Juha Manninen juha.manninen at phnet.fi
Wed Jan 20 14:11:35 CET 2010


Graeme,

I am sorry to tell you but your project is doomed to failure with the 
requirements you listed.
In the end you will have a system that "almost works", or works in 85% of the 
cases, and you will be frustrated yourself.

Your idea is not new. Other people have banged their heads to wall as well.
The variation of distros' package formats and directory structures is a bad 
thing of course, but not as bad as it first looks...
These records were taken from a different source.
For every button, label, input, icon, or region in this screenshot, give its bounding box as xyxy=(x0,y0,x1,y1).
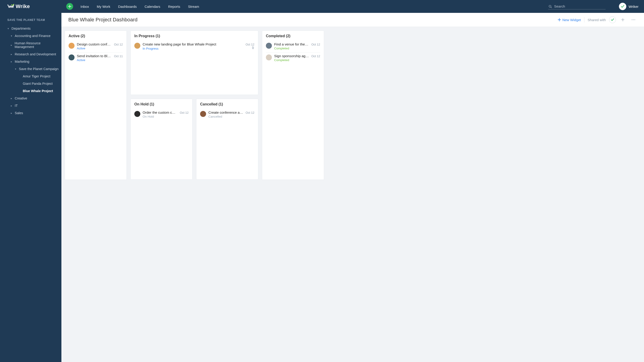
chevron-down-icon: ▾ xyxy=(14,67,17,70)
task-title: Create new landing page for Blue Whale P… xyxy=(142,42,244,46)
widget-title: On Hold (1) xyxy=(134,102,188,106)
plus-icon xyxy=(68,4,72,8)
new-widget-button[interactable]: New Widget xyxy=(558,18,581,22)
tree-label: Sales xyxy=(15,111,23,115)
avatar xyxy=(134,43,140,49)
search-box[interactable] xyxy=(548,3,606,9)
svg-line-1 xyxy=(551,7,552,8)
task-status: In Progress xyxy=(142,47,158,50)
task-status: Active xyxy=(77,58,123,62)
chevron-down-icon: ▾ xyxy=(7,27,10,30)
tree-accounting[interactable]: ▾ Accounting and Finance xyxy=(0,32,62,39)
task-row[interactable]: Send invitation to Bl… Oct 11 Active xyxy=(68,53,123,64)
user-menu[interactable]: Wriker xyxy=(619,3,638,10)
tree-label: IT xyxy=(15,104,18,108)
svg-point-2 xyxy=(632,19,632,20)
chevron-right-icon: ▸ xyxy=(10,60,13,63)
team-label: SAVE THE PLANET TEAM xyxy=(0,17,62,25)
chevron-right-icon: ▸ xyxy=(10,44,13,47)
task-date: Oct 12 xyxy=(246,43,254,46)
nav-calendars[interactable]: Calendars xyxy=(144,0,161,13)
checkmark-icon xyxy=(620,4,625,8)
shared-avatar[interactable] xyxy=(609,16,616,23)
nav-dashboards[interactable]: Dashboards xyxy=(118,0,137,13)
chevron-right-icon: ▸ xyxy=(10,104,13,107)
task-date: Oct 12 xyxy=(246,111,254,114)
task-row[interactable]: Sign sponsorship ag… Oct 12 Completed xyxy=(266,53,320,64)
avatar xyxy=(68,54,74,60)
tree-label: Human Resource Management xyxy=(15,41,59,49)
tree-departments[interactable]: ▾ Departments xyxy=(0,25,62,32)
task-row[interactable]: Create conference a… Oct 12 Cancelled xyxy=(200,109,254,121)
chevron-down-icon: ▾ xyxy=(10,34,13,37)
widget-cancelled: Cancelled (1) Create conference a… Oct 1… xyxy=(196,99,258,180)
tree-hr[interactable]: ▸ Human Resource Management xyxy=(0,39,62,50)
tree-label: Research and Development xyxy=(15,52,56,56)
task-row[interactable]: Design custom conf… Oct 12 Active xyxy=(68,41,123,53)
tree-project-amur[interactable]: Amur Tiger Project xyxy=(0,73,62,80)
new-widget-label: New Widget xyxy=(562,18,581,22)
task-status: On Hold xyxy=(142,115,188,118)
dashboard-board: Active (2) Design custom conf… Oct 12 Ac… xyxy=(62,27,644,362)
add-share-button[interactable] xyxy=(619,16,626,23)
task-status: Active xyxy=(77,47,123,50)
task-status: Completed xyxy=(274,58,320,62)
plus-icon xyxy=(621,18,624,21)
user-avatar xyxy=(619,3,626,10)
app-name: Wrike xyxy=(16,3,30,9)
more-button[interactable] xyxy=(630,16,637,23)
nav-my-work[interactable]: My Work xyxy=(96,0,111,13)
tree-project-panda[interactable]: Giant Panda Project xyxy=(0,80,62,87)
task-title: Send invitation to Bl… xyxy=(77,54,112,58)
nav-inbox[interactable]: Inbox xyxy=(80,0,90,13)
chevron-right-icon: ▸ xyxy=(10,112,13,115)
task-status: Cancelled xyxy=(208,115,254,118)
svg-point-3 xyxy=(633,19,634,20)
task-title: Find a venue for the… xyxy=(274,42,310,46)
svg-point-4 xyxy=(634,19,635,20)
tree-label: Creative xyxy=(15,96,27,100)
nav-links: Inbox My Work Dashboards Calendars Repor… xyxy=(80,0,200,13)
avatar xyxy=(134,111,140,117)
tree-rnd[interactable]: ▸ Research and Development xyxy=(0,50,62,58)
task-row[interactable]: Order the custom c… Oct 12 On Hold xyxy=(134,109,188,121)
tree-creative[interactable]: ▸ Creative xyxy=(0,95,62,102)
widget-active: Active (2) Design custom conf… Oct 12 Ac… xyxy=(65,30,127,180)
nav-stream[interactable]: Stream xyxy=(188,0,200,13)
search-input[interactable] xyxy=(554,4,605,8)
page-title: Blue Whale Project Dashboard xyxy=(68,17,138,23)
tree-project-bluewhale[interactable]: Blue Whale Project xyxy=(0,87,62,95)
task-date: Oct 12 xyxy=(312,54,320,58)
more-icon xyxy=(632,19,635,20)
task-title: Design custom conf… xyxy=(77,42,112,46)
dashboard-header: Blue Whale Project Dashboard New Widget … xyxy=(62,13,644,27)
sidebar: SAVE THE PLANET TEAM ▾ Departments ▾ Acc… xyxy=(0,13,62,362)
avatar xyxy=(266,54,272,60)
plus-icon xyxy=(558,18,561,21)
tree-label: Accounting and Finance xyxy=(15,34,50,38)
tree-it[interactable]: ▸ IT xyxy=(0,102,62,109)
task-row[interactable]: Find a venue for the… Oct 12 Completed xyxy=(266,41,320,53)
tree-marketing[interactable]: ▸ Marketing xyxy=(0,58,62,65)
chevron-right-icon: ▸ xyxy=(10,97,13,100)
widget-title: In Progress (1) xyxy=(134,34,254,38)
chevron-right-icon: ▸ xyxy=(10,53,13,56)
tree-label: Amur Tiger Project xyxy=(23,74,50,78)
task-date: Oct 12 xyxy=(312,43,320,46)
widget-title: Completed (2) xyxy=(266,34,320,38)
tree-label: Save the Planet Campaign xyxy=(19,67,59,71)
divider xyxy=(584,17,584,22)
add-button[interactable] xyxy=(66,3,73,10)
tree-label: Giant Panda Project xyxy=(23,82,53,85)
task-title: Sign sponsorship ag… xyxy=(274,54,310,58)
main: Blue Whale Project Dashboard New Widget … xyxy=(62,13,644,362)
task-row[interactable]: Create new landing page for Blue Whale P… xyxy=(134,41,254,53)
avatar xyxy=(266,43,272,49)
avatar xyxy=(68,43,74,49)
widget-title: Active (2) xyxy=(68,34,123,38)
app-logo[interactable]: Wrike xyxy=(7,3,30,9)
tree-sales[interactable]: ▸ Sales xyxy=(0,109,62,117)
tree-campaign[interactable]: ▾ Save the Planet Campaign xyxy=(0,65,62,73)
nav-reports[interactable]: Reports xyxy=(168,0,181,13)
widget-completed: Completed (2) Find a venue for the… Oct … xyxy=(262,30,324,180)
> * Linux distro independent setup. Against the normal methods, we do not
>   want to waist time creating .rpm, .deb, .tgz, .tbz etc setups for the
>   thousands of Linux distros out there. Adobe Reader, Jave SDK and JRE
>   are just a few applications that don't follow the package management
>   systems of each distro.

You wouldn't need to build thousands of packages though. The same RPM package 
works for most RPM based distros (but not all), a DEP package works for Debian 
based distros. Package managers have sophisticated dependency checks, 
developed over years. They install needed libs automatically or prevent the 
whole installation. They have GUIs.
With only few packages you would have a long list of supported distros and 
then not support some exotic ones.

About  Adobe Reader and Java installers: they can't count on any dependencies 
but must include everything. We also can't know how much their different OS 
versions differ and how much work has been done to create them.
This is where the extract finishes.